Es importante identificar adecuadamente si el problema en cuestión es un asunto bioético o, por el contrario, un asunto que no hace parte del interés de un comité bioético clínico asistencial. Por ejemplo, algunos temas pueden ser considerados en otras instancias no necesariamente bioéticas. Algunas quejas y reclamos son a menudo mal direccionados al comité bioético asistencial, especialmente cuando hay otras instancias para ser evaluadas y consideradas. Es importante tener en cuenta que un problema bioético es una dificultad en la toma de decisiones frente a un paciente en cuya circunstancia es preciso el concurso de valores y principios que pueden o no estar en conflicto con otros valores, principios o intereses. Se trata de una distinción entre lo que se debe hacer y lo que de acuerdo con la literatura más reciente, o la costumbre, se hace sin ningún cuestionamiento.

Se presenta además, una "fórmula breve" que, aunque pueda calificarse de obvia, es necesario tener como una guía inicial sobre la cual profundizar.


CONCLUSIONES

El problema de la fundamentación de la moral fue un asunto que interesó en el pasado a los filósofos morales. Hoy afrontamos un giro práctico y aplicado que obliga a tomar decisiones concretas sobre la vida de los individuos. Todavía necesitamos determinar si el método deductivo utilizado en el principialismo, o el inductivo o el hermenéutico utilizado en los demás enfoques, pueden cooperar de forma conjunta en la búsqueda de soluciones concretas de cara a los pacientes.

La exigencia interdisciplinar en este debate, como también para la bioética misma, es ineludible. A esto se suma el factor clave de la experiencia de los comités bioéticos clínicos asistenciales. Un comité experimentado y adecuadamente formado, resolverá con mayor protitud y acertividad los casos de estudio. En la tarea de resolver casos clínicos es importante identificar, lo más pronto posible, algunos principios fundamentales con los cuales se puede estar de acuerdo antes de entrar en el ejercicio resolutorio.

Es un hecho que las situaciones bioético clínicas pueden ser asumidas a la luz de los enfoques presentados, con más o menos éxito. En este punto también es necesario resaltar que, en algunos casos, no siempre existe una única solución. Pueden coexistir dos o más soluciones cuyo peso debe evaluarse a la luz de criterios éticos objetivos y visibles.

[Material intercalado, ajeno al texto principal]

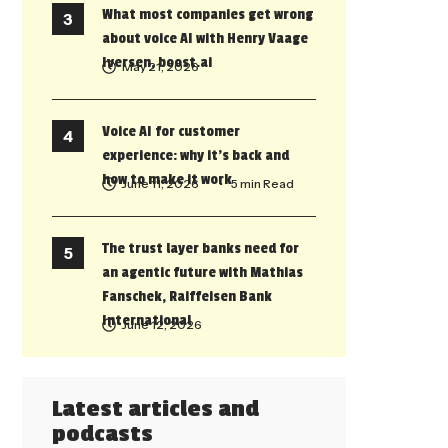
What most companies get wrong
about voice AI with Henry Vaage
Iversen, boost.ai
May 21, 2026
Voice AI for customer
experience: why it’s back and
how to make it work
June 11, 2026
• 5 min Read
The trust layer banks need for
an agentic future with Mathias
Fanschek, Raiffeisen Bank
International
June 12, 2026
Latest articles and
podcasts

Las aproximaciones a partir de una ética centrada en los principios clásicos de la bioética, así como la perspectiva deontologista, consecuencialista, de la virtud y centrada en la persona, poseen elementos que deben ser considerados en conjunto a la hora de tomar decisiones. No se trata de una solución sincretista. Se trata de dar salida a conflictos prácticos que deben estar apoyados por grupos humanos que no siempre comparten idénticos principios para resolver situaciones.

Nuestra opción por el enfoque centrado en la persona y en la virtud, obedece, en buena medida, al reconocimiento de la supremacía de la dignidad de la persona humana y de que las situaciones clínicas complejas, requieren de una mirada integral tanto de la persona como de la práctica clínica. Esta última requiere de virtudes y principios éticos, y del reconocimiento del ser humano como un ser dotado de dignidad intrínseca y, a su vez, como fundamento de la ética y de la práctica clínica. A estos elementos se añande la posibilidad de obterner resultados positivos con este enfoque en cualquier situación "inesperada". Si el objeto de la bioética clínica y de los comités es el de proteger a la persona, la perspectiva centrada en ella da más seguridad que el enfoque consecuencialista o simplemente deontologista. Esta perspectiva se consolida, aún más, cuando recordamos que el objetivo fundamental del ejercicio médico es el bienestar del paciente.

La guía propuesta aquí señalada, es otro parámetro adicional con el que puede apoyarse el trabajo de un comité. No cabe duda de que el diálogo en medio de este proceso es definitivo. Sin él, las soluciones podrán alcanzarse, pero el ejercicio de la bioética estará aún pendiente.